Katarina Barley soll die SPD in den Europawahlkampf führen

Katharina Barley: Brüssel statt Berlin? (Bild: AFP)

Bundesjustizministerin Katarina Barley soll offensichtlich als Spitzenkandidatin die SPD in den Europawahlkampf führen. Das sagten mehrere SPD-Bundestagsabgeordnete am Dienstag in Berlin. Parteichefin Andrea Nahles bestätigte die Entscheidung zunächst allerdings noch nicht.

"Ich kann bestätigen, dass ich einen hervorragenden Vorschlag für die Spitzenkandidatur in Europa machen kann", sagte Nahles vor einer SPD-Fraktionssitzung am Nachmittag lediglich. "Das werde ich Ihnen auch in Kürze vorstellen", fügte sie hinzu. Auch SPD-Parteisprecher wollten sich vorerst nicht äußern. Der nächste Urnengang steht in den EU-Staaten vom 23. bis 26. Mai 2019 an.

Der frühere EU-Parlamentspräsident und spätere SPD-Chef und Kanzlerkandidat Martin Schulz begrüßte die Entscheidung der SPD-Spitze für die 49-jährige Barley bereits als eine "sehr gute Wahl". Die derzeitige Justizministerin sei eine "überzeugte und überzeugende Europäerin, die sich auf meine volle Unterstützung verlassen kann", sagte Schulz der "Süddeutschen Zeitung" (Mittwochsausgabe).

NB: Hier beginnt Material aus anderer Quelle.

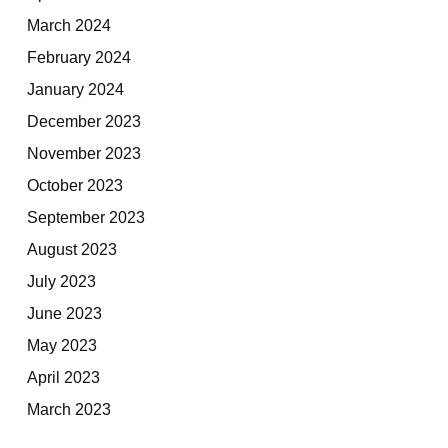
March 2024
February 2024
January 2024
December 2023
November 2023
October 2023
September 2023
August 2023
July 2023
June 2023
May 2023
April 2023
March 2023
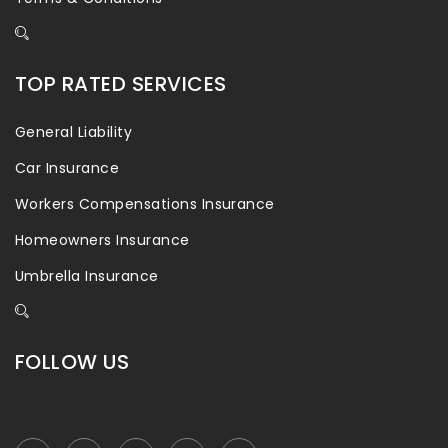
TOP RATED SERVICES
General Liability
Car Insurance
Workers Compensations Insurance
Homeowners Insurance
Umbrella Insurance
FOLLOW US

Parteifreunde zufrieden mit der Wahl

Barley führe "einen Kampf für ein Europa der Humanität, der Gerechtigkeit und Solidarität", sagte Schulz, der SPD-Spitzenkandidat bei der Europawahl 2014 war. Auch er selbst war erneut für die Spitzenkandidatur genannt worden, was aber nach seiner gescheiterten Kanzlerkandidatur 2017 und dem Verlust des Parteivorsitzes als problematisch galt.

Auch der SPD-Europaexperte Axel Schäfer sagte der "Rheinischen Post" (Mittwochsausgabe): "Ich freue mich, dass die SPD-Führung mit Katarina Barley eine hervorragende Wunschkandidatin gefunden hat." Die Europawahl sei die nächste wichtige Entscheidung, bei der bundesweit abgestimmt werde. Da müsse die SPD "mit einem klaren Profil und einer guten Spitzenkandidatin ins Rennen gehen".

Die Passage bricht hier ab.